Sep 15, 1995

LAN of Opportunity

Four business people tell how they selected their local area networks and offer advice in the selection process.

 

Networks do more than help you share data and printers. They can transform your business

How's this for a low-cost networking solution? In 1990, long on ambition but short on cash, Pete's Brewing Co., in Palo Alto, Calif., shelled out $150 for a wheeled typing cart and plunked a PC on top of it. Then came the tricky part of the configuration -- deciding who in the specialty-beer company's three-person accounting department would get first dibs on the machine.

As an information- and resource-sharing device, the network-on-a-cart was, of course, limited. It usually started its days in the office of the clerk who input distributors' orders for Pete's Wicked Lager or Wicked Ale. When she was finished, she'd roll it over to the person who sent out invoices. Eventually, the thing would end up beside the desk of chief financial officer Jim Collins, who handled the general ledger. "Back then we used our credit cards to buy things," recalls Collins, "so it was difficult to contemplate sinking $25,000 into a network."

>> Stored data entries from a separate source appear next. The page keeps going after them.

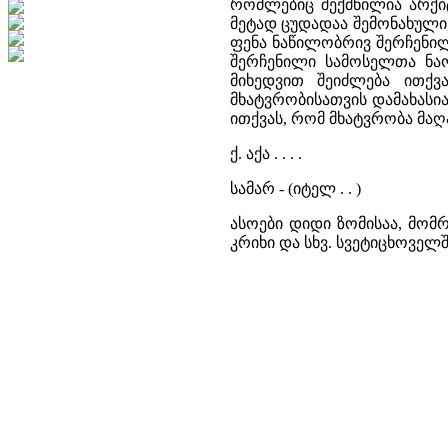
რომლებიც შექმნილია არქიტ
მეტად ცუდადაა შემონახული,
ფენა ნაწილობრივ შერჩენილ
შერჩენილი სამოსელთა ნაო
მიხედვით შეიძლება ითქ
მხატვრობისათვის დამახასია
ითქვას, რომ მხატვრობა მაღ
ქ. აქა . . . .
სამარ - (იტელ . . )
ასოები დიდი ზომისაა, მომ
კრიხი და სხვ. სვეტიცხოვე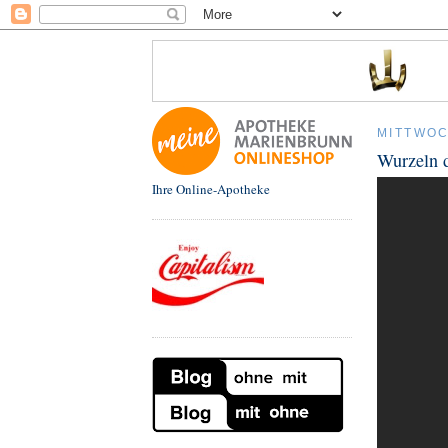
MITTWOC
Wurzeln d
Ihre Online-Apotheke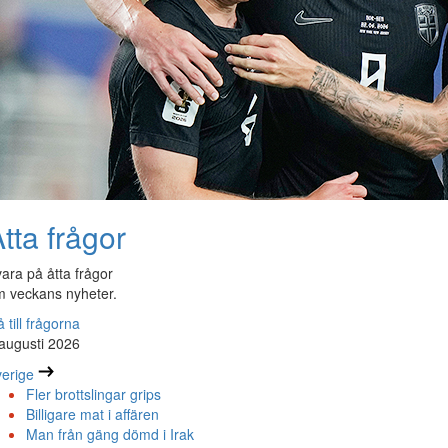
tta frågor
ara på åtta frågor
 veckans nyheter.
 till frågorna
augusti 2026
erige
Fler brottslingar grips
Billigare mat i affären
Man från gäng dömd i Irak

Many high-growth companies today are similarly hamstrung because they don't have the cash to buy a real network. Indeed, "sneakernet" -- carrying data on floppies from one PC to another -- has become the de facto networking protocol for small business.

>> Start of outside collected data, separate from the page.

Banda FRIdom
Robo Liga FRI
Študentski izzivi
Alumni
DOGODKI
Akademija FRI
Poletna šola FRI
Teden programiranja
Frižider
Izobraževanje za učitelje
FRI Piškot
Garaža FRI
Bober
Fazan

But money is not the only obstacle. Although most entrepreneurs are unfazed by setting up a PC and loading application software, the technical complexity of choosing and installing a local area network (LAN) scares many off. Peer-to-peer or dedicated server? Which network operating system? What about dependability? Will the applications run fast enough? Will we need an MIS department to run it? What about security? To the managers of small companies, questions like these lead to migraines, not to improved margins.

Still, heartening news is coming back from companies on the networking frontier. Sure, some have taken a few arrows in the back. But the pioneers also have discovered that LANs do a lot more than allow employees to share files and printers and send E-mail. They can open up all sorts of business opportunities.

* * *

Virtual brewing
At Pete's Brewing Co. the infernal cart is still in Collins's office, but it has been relegated to a more appropriate role -- today it's a plant stand. Nearly all 40 of the employees at Pete's headquarters now have a 486 PC on their desks, and the company's production and accounting information travels over fiber-optic cable that snakes through the two buildings' five floors of offices. Since installing its 50-node No-vell NetWare LAN in 1992, Pete's has become by far the fastest-growing company in its market segment. Sales in 1994 reached $33.6 million, nearly triple the previous year's revenues.

Coincidence? Not according to Mark Bozzini, Pete's president. "Our ability to manage information has separated us from a lot of our competition," he says. A former Joseph E. Seagram & Sons marketing executive, Bozzini was hired in 1989 to take over day-to-day operations.

Smart production planning is essential in the beer business, a proverbial hurry-up-and-wait endeavor. Making a batch of Pete's Wicked Ale, for instance, takes up to 40 days; once bottled, the product loses its freshness in a couple of months. Back when order-entry people were queuing up to take turns on a single PC, there was little hope of running the brewing company as a just-in-time manufacturing operation. Says Collins, "Orders drive our production, but we couldn't get the data in the computer fast enough to forecast beer requirements."

The network allows several people simultaneously to tap into Pete's PC-based accounting system, Computer International's CA-Accpac/2000, and to tackle the 300 orders that come in from wholesalers each month. More than just data-entry clerks, the folks who used to queue up now have the time to analyze orders before they're filled, and they're counted on to spot ways to optimize production and shipping. Thanks in good part to improved information sharing, today Pete's excels at what Collins calls "the freshness business," turning its finished-goods inventory 20-plus times a year.

Meanwhile, Collins and Bozzini, both self-proclaimed information micromanagers, can quickly pull up reports on raw-materials costs, market-share shifts, and sales projections -- without leaving their offices. "We don't run out of packaging material or get caught with an unforeseen increase in sales," says Collins. Nor do Pete's wholesale customers run out of stock very often.

But the next time you're in Palo Alto, don't go looking for a brewery tour at the company's headquarters, at 514 High St. Since it opened, in 1986, Pete's has functioned as a kind of virtual brewing corporation, producing all its beers and ales under contract in St. Paul, Minn.

A wide area network (WAN) zaps E-mail, using Lotus Development's cc:Mail, back and forth between brewery and headquarters. Workers in St. Paul can now check order and inventory data on the server in Palo Alto. Data usually flow so fast over the 56-kilobit connection that users feel they are connected to a server down the hall, not one 2,000 miles away.

How did Pete's make the quantum leap from cart to far-flung enterprise networks? Pete's built its LAN the way most small businesses do: it hired a network consultant. Collins reports that the vendor, Chris Spence of Edge Information Systems, in San Jose, Calif., asked a lot of questions about the business before uttering a word about network interface cards, hubs, or open data-link interface (ODI) drivers. One of the most important questions: How fast do you expect the company to grow?